(Adding Cc: LKML and Tejun. Not adding Ralf, I think he is subscribed.)
On May 21 Stephan Gatzka wrote:
> Hi!
>
> I want to keep you informed about that issue, Ralf described some month
> ago:
>
> http://marc.info/?l=linux1394-devel&m=136152042914650&w=2
>
> We instrumented the workqueue and got a lot of insight how it works. :)
>
> The deadlock occurs mainly because the firewire workqueue is allocated
> with WQ_MEM_RECLAIM. That's why a so called rescuer thread is started
> while allocating the wq.
>
> This rescuer thread is responsible to keep the queue working even under
> high memory pressure so that a memory allocation might sleep. If that
> happens, all work of that workqueue is designated to that particular
> rescuer thread. The work in this rescuer thread is done strictly
> sequential. Now we have the situation that the rescuer thread runs
> fw_device_init->read_config_rom->read_rom->fw_run_transaction.
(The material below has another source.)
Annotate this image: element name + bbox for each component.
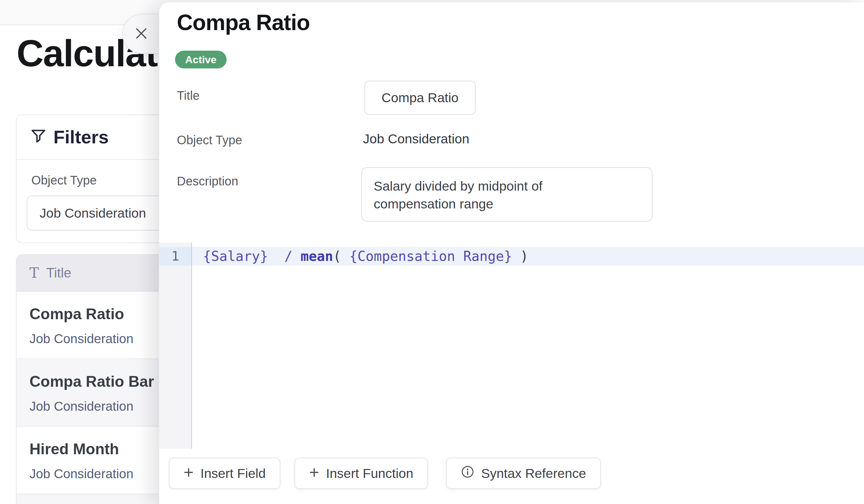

> fw_run_transaction blocks waiting for the completion object. This
> completion object will be completed in bus_reset_work, but this work
> will never executed in the rescuer thread.
>
> The interesting question is why the firewire wq stuff is designated to
> the rescuer thread because we are definitely not under high memory
> pressure. I looked into the workqueue code and found that the work is
> shifted to the rescuer a new worker thread could not be allocated in a
> certain time (static bool maybe_create_worker(struct global_cwq *gcwq)
> in workqueue.c). This timeout (MAYDAY_INITIAL_TIMEOUT) is set to 10ms.
If I recall correctly what was written earlier in this thread, the fact
that firewire-ohci schedules its work from IRQ context seems to matter.
If so, then this raises the generally interesting question how to use
workqueue as bottom half of an interrupt handler.¹ Does this necessitate
separate workqueues --- one for the BH worklets and another for worklets
that depend on the BH worklets?²
But Ralf wrote on March 12: "Other tests have shown that even the own
workqueue is not enough. The deadlock also occurs here. Not nearly as
often, but it happens. Only with the tasklet can I yet be sure that the
deadlock does not occur." So, having a private workqueue just for this
single BH worklet alone is still not the answer.
--------
¹) Worklets as bottom halves --- as alternative to tasklets as bottom
halves --- have been suggested by RT folks in the past because there
is more control over CPU scheduling of worklets compared to tasklets,
obviously.
²) In the firewire-subsystem, we have a subsystem workqueue for various
work from firewire-core and occasional work from upper-layer drivers
IOW protocol drivers. A while ago we converted a low-level driver IRQ
BH from tasklet to worklet in order to be able to do some sleeping
stuff in it. However, progress of the core and upper layer work
depends on the IRQ BH to be executed concurrently.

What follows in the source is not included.